Tekrar uyumamdan bu yana iki saat geçmişti ve yeni uyanmıştım. Oyalanmadan yatağımdan kalkıp banyoya girdim ve elimi yüzümü yıkadıktan sonra çıktım. Dolabımdan likralı krem rengi dar pantolonum ve asker yeşili geniş kazağımı çıkartıp giyindim. Saçlarımı da taradıktan sonra salık bırakmıştım.

Tekrar dolabıma yönelip siyah deri ceketimi çıkartarak üzerime giyindim. Telefonumu ve çantamı da aldıktan sonra odamdan çıkarak aşağı indim. Merdivenleri bitirdiğimde annem salonda görüş açıma girmişti. Ellerinde fotoğraf olduğunu tahmin ettiğim şeylere bakıyordu. Adımlarımı ona doğru atarken geldiğimi fark etmiş ve bana bakmıştı.

“Günaydın kızım.”

“Günaydın anne. Evdesin, geç mi gideceksin şirkete?”

“Evet, birazdan çıkarım. Sen nereye?” dediğinde “öyle çıkıp gezeceğim biraz.” demiştim. “Neye bakıyorsun?”
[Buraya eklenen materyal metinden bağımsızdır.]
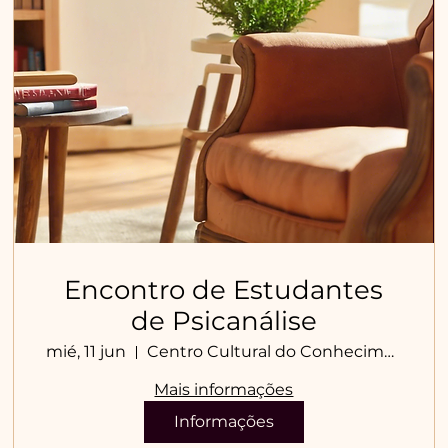
Encontro de Estudantes
de Psicanálise
mié, 11 jun
Centro Cultural do Conhecimento
Mais informações
Informações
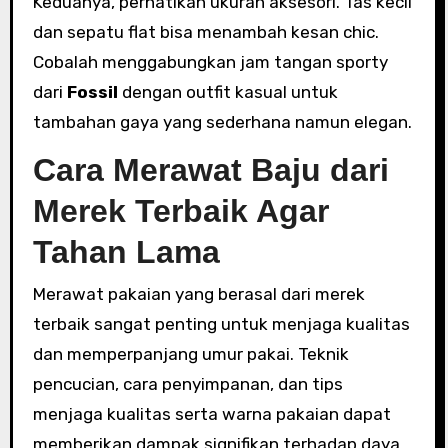
Keduanya, perhatikan ukuran aksesori. Tas kecil
dan sepatu flat bisa menambah kesan chic.
Cobalah menggabungkan jam tangan sporty
dari
Fossil
dengan outfit kasual untuk
tambahan gaya yang sederhana namun elegan.
Cara Merawat Baju dari
Merek Terbaik Agar
Tahan Lama
Merawat pakaian yang berasal dari merek
terbaik sangat penting untuk menjaga kualitas
dan memperpanjang umur pakai. Teknik
pencucian, cara penyimpanan, dan tips
menjaga kualitas serta warna pakaian dapat
memberikan dampak signifikan terhadap daya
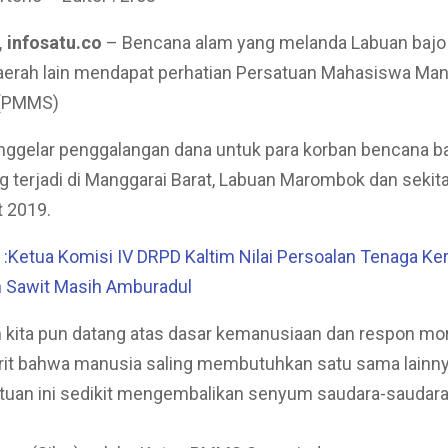
 infosatu.co
– Bencana alam yang melanda Labuan bajo
aerah lain mendapat perhatian Persatuan Mahasiswa Man
 (PMMS)
ggelar penggalangan dana untuk para korban bencana ba
g terjadi di Manggarai Barat, Labuan Marombok dan sekit
t 2019.
Ketua Komisi IV DRPD Kaltim Nilai Persoalan Tenaga Ker
 Sawit Masih Amburadul
 kita pun datang atas dasar kemanusiaan dan respon mor
rit bahwa manusia saling membutuhkan satu sama lainn
uan ini sedikit mengembalikan senyum saudara-saudara 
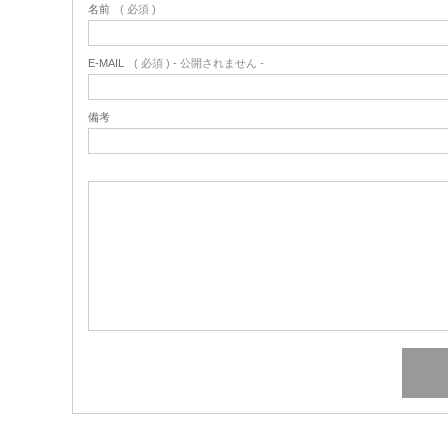
名前
( 必須 )
E-MAIL
( 必須 ) - 公開されません -
備考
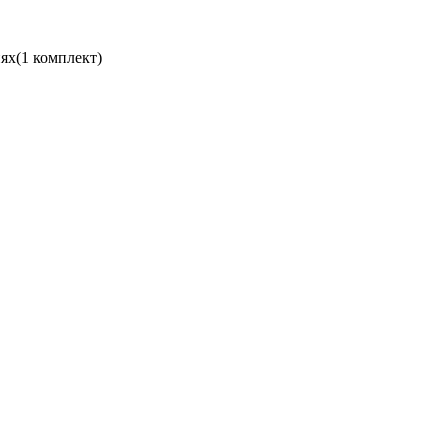
ях(1 комплект)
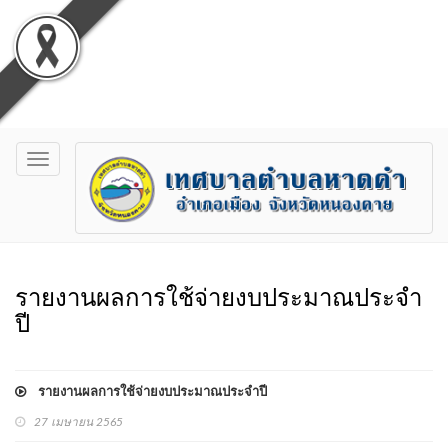
Toggle
navigation
รายงานผลการใช้จ่ายงบประมาณประจำ
ปี
รายงานผลการใช้จ่ายงบประมาณประจำปี
27 เมษายน 2565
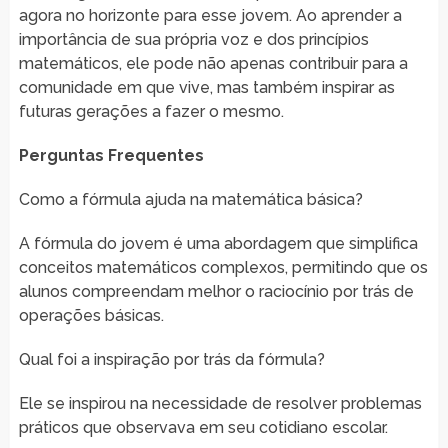
agora no horizonte para esse jovem. Ao aprender a
importância de sua própria voz e dos princípios
matemáticos, ele pode não apenas contribuir para a
comunidade em que vive, mas também inspirar as
futuras gerações a fazer o mesmo.
Perguntas Frequentes
Como a fórmula ajuda na matemática básica?
A fórmula do jovem é uma abordagem que simplifica
conceitos matemáticos complexos, permitindo que os
alunos compreendam melhor o raciocínio por trás de
operações básicas.
Qual foi a inspiração por trás da fórmula?
Ele se inspirou na necessidade de resolver problemas
práticos que observava em seu cotidiano escolar.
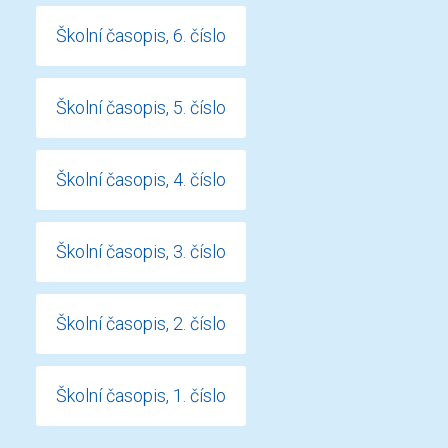
Školní časopis, 6. číslo
Školní časopis, 5. číslo
Školní časopis, 4. číslo
Školní časopis, 3. číslo
Školní časopis, 2. číslo
Školní časopis, 1. číslo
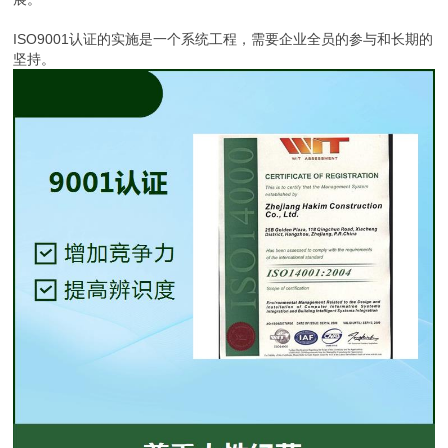
ISO9001认证的实施是一个系统工程，需要企业全员的参与和长期的
坚持。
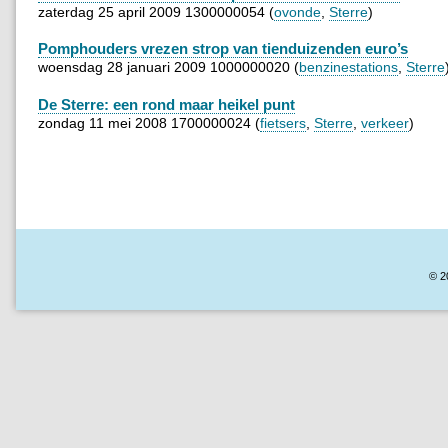
zaterdag 25 april 2009 1300000054 (
ovonde
,
Sterre
)
Pomphouders vrezen strop van tienduizenden euro’s
woensdag 28 januari 2009 1000000020 (
benzinestations
,
Sterre
De Sterre: een rond maar heikel punt
zondag 11 mei 2008 1700000024 (
fietsers
,
Sterre
,
verkeer
)
© 2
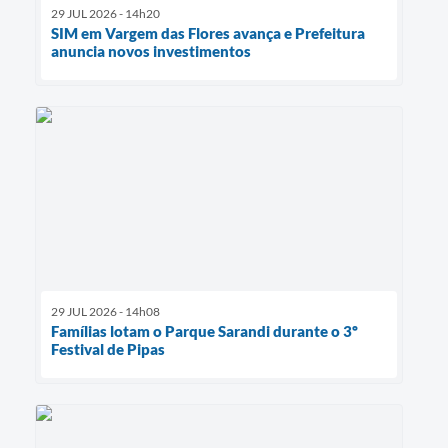
29 JUL 2026 - 14h20
SIM em Vargem das Flores avança e Prefeitura
anuncia novos investimentos
29 JUL 2026 - 14h08
Famílias lotam o Parque Sarandi durante o 3º
Festival de Pipas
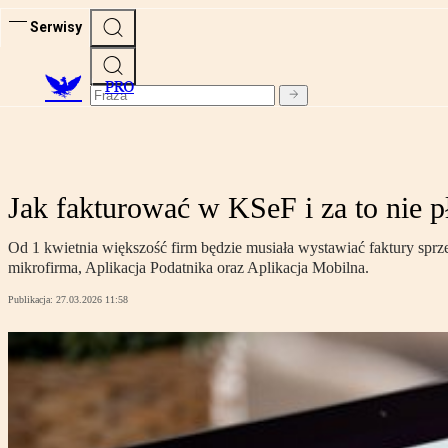
Serwisy
PRO
Jak fakturować w KSeF i za to nie p
Od 1 kwietnia większość firm będzie musiała wystawiać faktury sprz
mikrofirma, Aplikacja Podatnika oraz Aplikacja Mobilna.
Publikacja:
27.03.2026 11:58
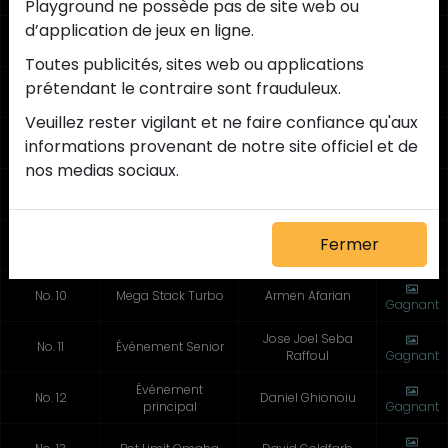
Playground ne possède pas de site web ou 
d’application de jeux en ligne.
No. 5
Bounty
Tianhua Xu
Gagnant
Toutes publicités, sites web ou applications 
Jean-François
prétendant le contraire sont frauduleux.
No. 6
Bounty Mystère
Betournay
Gagnant
Veuillez rester vigilant et ne faire confiance qu'aux 
No. 7
Bounty Progressif
Wissam Alkhoury
informations provenant de notre site officiel et de 
Gagnant
nos medias sociaux.
No. 8
Monster Stack
Yaofei Feng
Gagnant
Fermer
No. 9
Colossus
Franco Tucci
Gagnant
No. 10
Mega Stack Turbo
Armen Afarian
Gagnant
Jose Joel Seba
No. 11
Événement Senior
Raffoul
Gagnant
Événement
No. 12
Daniel Ghionoiu
principal
Gagnant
“Fotoğraflara bakıyorum.” diyince yanına oturmuş merakla elime birkaç fotoğraf alıp bakmıştım. İlk fotoğraf babamın fotoğrafıydı. Uzun uzun fotoğrafı incelediğimde yüreğimin acısının artmasıyla değiştirip bir sonraki fotoğrafa geçmiştim.

Bu fotoğraf topluca çekilmiş bir fotoğraftı. Dedem, babaannem, amcam, annem, babam ve küçük ben vardı. Ama fotoğrafta bulunan yabancı bir kadının varlığı aniden vücudumda elektrik etkisi yaparken anneme yabancı kadını gösterip “bu kadın kim anne?” diye sormuştum.
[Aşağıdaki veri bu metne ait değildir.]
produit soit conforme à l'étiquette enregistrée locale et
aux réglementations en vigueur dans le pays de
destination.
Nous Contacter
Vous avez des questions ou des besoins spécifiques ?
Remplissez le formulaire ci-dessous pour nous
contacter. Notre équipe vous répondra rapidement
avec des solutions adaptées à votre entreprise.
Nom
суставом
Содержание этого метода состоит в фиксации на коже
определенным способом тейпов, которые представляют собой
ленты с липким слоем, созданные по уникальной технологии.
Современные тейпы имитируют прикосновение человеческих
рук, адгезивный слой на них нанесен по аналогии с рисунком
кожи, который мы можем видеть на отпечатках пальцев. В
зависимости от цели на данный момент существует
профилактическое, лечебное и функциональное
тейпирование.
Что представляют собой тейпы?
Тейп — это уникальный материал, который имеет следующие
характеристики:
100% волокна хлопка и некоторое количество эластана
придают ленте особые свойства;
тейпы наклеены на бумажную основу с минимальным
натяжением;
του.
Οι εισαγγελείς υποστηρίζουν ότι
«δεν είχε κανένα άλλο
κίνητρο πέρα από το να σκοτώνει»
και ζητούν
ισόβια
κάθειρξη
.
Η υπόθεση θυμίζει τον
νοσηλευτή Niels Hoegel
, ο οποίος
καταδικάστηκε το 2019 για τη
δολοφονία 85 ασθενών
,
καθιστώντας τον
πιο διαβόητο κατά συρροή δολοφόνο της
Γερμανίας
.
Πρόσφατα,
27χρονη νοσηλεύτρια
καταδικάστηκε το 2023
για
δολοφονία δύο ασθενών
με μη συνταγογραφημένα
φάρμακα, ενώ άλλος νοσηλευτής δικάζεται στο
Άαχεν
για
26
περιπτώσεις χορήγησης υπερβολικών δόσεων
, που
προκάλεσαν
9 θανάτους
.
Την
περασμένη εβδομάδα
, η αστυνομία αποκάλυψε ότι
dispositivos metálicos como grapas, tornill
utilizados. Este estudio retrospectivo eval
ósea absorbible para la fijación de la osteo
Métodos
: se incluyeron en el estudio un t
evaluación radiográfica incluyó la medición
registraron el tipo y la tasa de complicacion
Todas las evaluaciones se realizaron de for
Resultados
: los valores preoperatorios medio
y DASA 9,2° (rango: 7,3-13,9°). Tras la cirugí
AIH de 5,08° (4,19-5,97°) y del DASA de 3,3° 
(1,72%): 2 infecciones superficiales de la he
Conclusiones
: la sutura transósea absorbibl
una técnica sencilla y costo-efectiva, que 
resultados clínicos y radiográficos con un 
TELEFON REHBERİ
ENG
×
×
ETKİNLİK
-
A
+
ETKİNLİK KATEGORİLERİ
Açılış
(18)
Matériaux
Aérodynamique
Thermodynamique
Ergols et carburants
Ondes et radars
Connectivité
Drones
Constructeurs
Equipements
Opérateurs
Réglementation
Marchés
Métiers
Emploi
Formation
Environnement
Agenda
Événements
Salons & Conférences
Annem elimdeki fotoğrafa baktıktan sonra “o senin halan kızım, Fesna.” diyince yutkunmuştum.

“Bir şey mi oldu? Tuhaflaştın sanki.” diye soran anneme bakıp “yok anne, iyiyim. Sadece halamı rüyalarımda görüyormuşum. Yani önceden rüyalarıma giren o yabancı kadın halammış. O yüzden tuhaf oldum.” demiştim.

Annem şaşkınlıkla kaşlarını kaldırınca ben de yerimden kalkarak “neyse artık gideyim, görüşürüz.” demiş eğilip annemin yanağını öpünce annem de “görüşürüz, dikkatli ol.” demişti.

Başımı aşağı yukarı sallayıp kapıya doğru yürümeye başlamıştım. Dış kapının önüne geldiğimde siyah botlarımı da ayağıma geçirip evden çıktım ve arabama doğru yürürken elimdeki anahtarla kilidini kaldırdım. Arabama binip emniyet kemerini de taktıktan sonra cebimden telefonumu çıkartarak açtım ve rehberden Ecem’in adını bulduktan sonra aramak için parmağımı isminin üzerinden sağa doğru kaydırdım. Aramaya düşünce telefonu kulağıma koyup Ecem’in açmasını bekledim. Üçüncü kez çaldıktan sonra “efendim Mira?” diyerek açmıştı telefonu.